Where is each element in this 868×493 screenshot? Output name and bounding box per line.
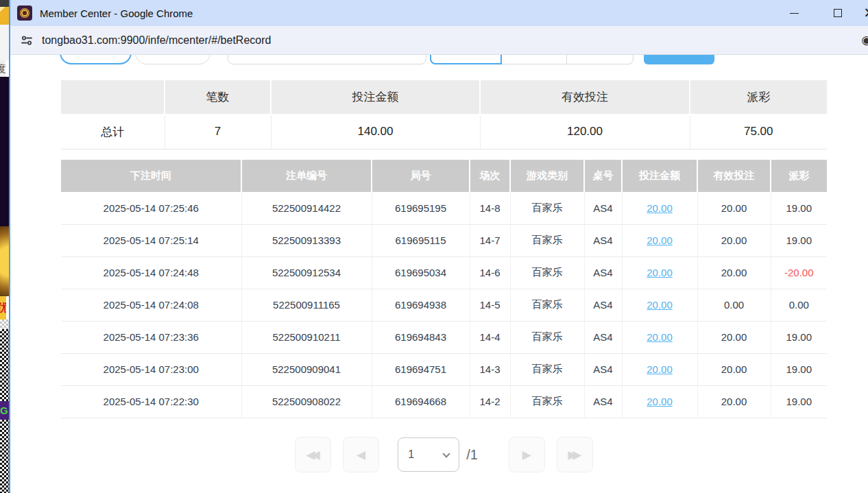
window-title: Member Center - Google Chrome — [40, 8, 193, 19]
search-input[interactable] — [228, 55, 426, 64]
cell-time: 2025-05-14 07:23:00 — [61, 353, 241, 385]
minimize-icon — [790, 13, 799, 14]
bet-amount-link[interactable]: 20.00 — [647, 235, 673, 246]
page-content: 笔数投注金额有效投注派彩 总计 7 140.00 120.00 75.00 下注… — [10, 55, 868, 492]
cell-round_no: 619695115 — [372, 224, 470, 256]
cell-bet_amount: 20.00 — [622, 385, 697, 418]
page-select[interactable]: 1 — [398, 437, 459, 472]
cell-payout: 19.00 — [771, 385, 827, 418]
segment-option[interactable] — [567, 55, 634, 64]
cell-valid_bet: 20.00 — [697, 224, 771, 256]
background-strip — [0, 0, 9, 7]
cell-order_no: 522500911165 — [241, 289, 372, 321]
background-qr-pattern — [0, 420, 9, 493]
cell-valid_bet: 20.00 — [697, 321, 771, 353]
cell-payout: -20.00 — [771, 256, 827, 289]
maximize-icon — [834, 9, 842, 17]
cell-bet_amount: 20.00 — [622, 321, 697, 353]
cell-table_no: AS4 — [584, 256, 622, 289]
cell-valid_bet: 20.00 — [697, 256, 771, 289]
background-text-fragment: G — [0, 401, 9, 420]
filter-button-primary[interactable] — [60, 55, 132, 64]
bet-table-header-row: 下注时间注单编号局号场次游戏类别桌号投注金额有效投注派彩 — [61, 160, 827, 192]
background-strip — [0, 25, 9, 60]
summary-count: 7 — [165, 115, 271, 149]
bet-amount-link[interactable]: 20.00 — [647, 267, 673, 278]
cell-payout: 0.00 — [771, 289, 827, 321]
url-text[interactable]: tongbao31.com:9900/infe/mcenter/#/betRec… — [42, 34, 271, 47]
cell-time: 2025-05-14 07:24:08 — [61, 289, 241, 321]
minimize-button[interactable] — [779, 0, 809, 26]
background-strip — [0, 320, 9, 329]
cell-payout: 19.00 — [771, 224, 827, 256]
cell-round_no: 619694938 — [372, 289, 470, 321]
filter-button-secondary[interactable] — [135, 55, 210, 64]
search-submit-button[interactable] — [644, 55, 714, 64]
background-qr-pattern — [0, 329, 9, 401]
segment-option-selected[interactable] — [430, 55, 502, 64]
cell-game_type: 百家乐 — [510, 256, 584, 289]
page-select-value: 1 — [408, 448, 414, 461]
bet-amount-link[interactable]: 20.00 — [647, 299, 673, 311]
cell-game_type: 百家乐 — [510, 224, 584, 256]
background-strip — [0, 7, 9, 25]
cell-time: 2025-05-14 07:22:30 — [61, 385, 241, 418]
site-settings-tune-icon[interactable] — [19, 33, 34, 48]
bet-col-header-7: 有效投注 — [697, 160, 771, 192]
cell-time: 2025-05-14 07:24:48 — [61, 256, 241, 289]
cell-time: 2025-05-14 07:23:36 — [61, 321, 241, 353]
bet-amount-link[interactable]: 20.00 — [647, 331, 673, 343]
next-page-icon: ▶ — [522, 448, 531, 462]
summary-col-header-4: 派彩 — [690, 80, 827, 115]
background-strip — [0, 226, 9, 296]
bet-amount-link[interactable]: 20.00 — [647, 363, 673, 375]
pagination: ◀◀ ◀ 1 /1 ▶ ▶▶ — [61, 436, 827, 473]
next-page-button[interactable]: ▶ — [509, 437, 545, 472]
cell-payout: 19.00 — [771, 321, 827, 353]
target-icon[interactable]: ◉ — [861, 33, 868, 47]
first-page-button[interactable]: ◀◀ — [295, 437, 331, 472]
summary-col-header-2: 投注金额 — [271, 80, 480, 115]
cell-game_type: 百家乐 — [510, 353, 584, 385]
cell-session: 14-8 — [470, 192, 510, 224]
cell-time: 2025-05-14 07:25:14 — [61, 224, 241, 256]
chevron-down-icon — [442, 450, 450, 457]
cell-table_no: AS4 — [584, 353, 622, 385]
summary-total-label: 总计 — [61, 115, 165, 149]
bet-amount-link[interactable]: 20.00 — [647, 202, 673, 214]
close-button[interactable]: ✕ — [854, 0, 868, 26]
table-row: 2025-05-14 07:23:36522500910211619694843… — [61, 321, 827, 353]
background-text-fragment: 优 — [0, 296, 6, 320]
table-row: 2025-05-14 07:23:00522500909041619694751… — [61, 353, 827, 385]
maximize-button[interactable] — [823, 0, 853, 26]
last-page-button[interactable]: ▶▶ — [557, 437, 593, 472]
bet-col-header-6: 投注金额 — [622, 160, 697, 192]
bet-col-header-2: 局号 — [372, 160, 470, 192]
cell-payout: 19.00 — [771, 353, 827, 385]
cell-payout: 19.00 — [771, 192, 827, 224]
cell-round_no: 619694668 — [372, 385, 470, 418]
cell-valid_bet: 20.00 — [697, 353, 771, 385]
desktop-background: 度 优 G — [0, 0, 9, 493]
cell-bet_amount: 20.00 — [622, 224, 697, 256]
address-bar: tongbao31.com:9900/infe/mcenter/#/betRec… — [10, 26, 868, 55]
cell-table_no: AS4 — [584, 289, 622, 321]
window-titlebar: Member Center - Google Chrome ✕ — [10, 0, 868, 26]
bet-record-table: 下注时间注单编号局号场次游戏类别桌号投注金额有效投注派彩 2025-05-14 … — [61, 160, 827, 418]
cell-valid_bet: 0.00 — [697, 289, 771, 321]
cell-round_no: 619694843 — [372, 321, 470, 353]
table-row: 2025-05-14 07:24:08522500911165619694938… — [61, 289, 827, 321]
cell-session: 14-6 — [470, 256, 510, 289]
bet-amount-link[interactable]: 20.00 — [647, 396, 673, 407]
cell-table_no: AS4 — [584, 385, 622, 418]
segment-option[interactable] — [502, 55, 567, 64]
cell-round_no: 619695195 — [372, 192, 470, 224]
cell-table_no: AS4 — [584, 192, 622, 224]
previous-page-button[interactable]: ◀ — [343, 437, 379, 472]
summary-table: 笔数投注金额有效投注派彩 总计 7 140.00 120.00 75.00 — [61, 80, 827, 149]
cell-session: 14-5 — [470, 289, 510, 321]
previous-page-icon: ◀ — [357, 448, 365, 462]
summary-valid-bet: 120.00 — [480, 115, 690, 149]
summary-header-row: 笔数投注金额有效投注派彩 — [61, 80, 827, 115]
browser-window: Member Center - Google Chrome ✕ tongbao3… — [9, 0, 868, 493]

****************************************

*Work order*
Look through the preceding entries for the word "mcenter". Report how many lines hold it, and only that number.

*Result*
2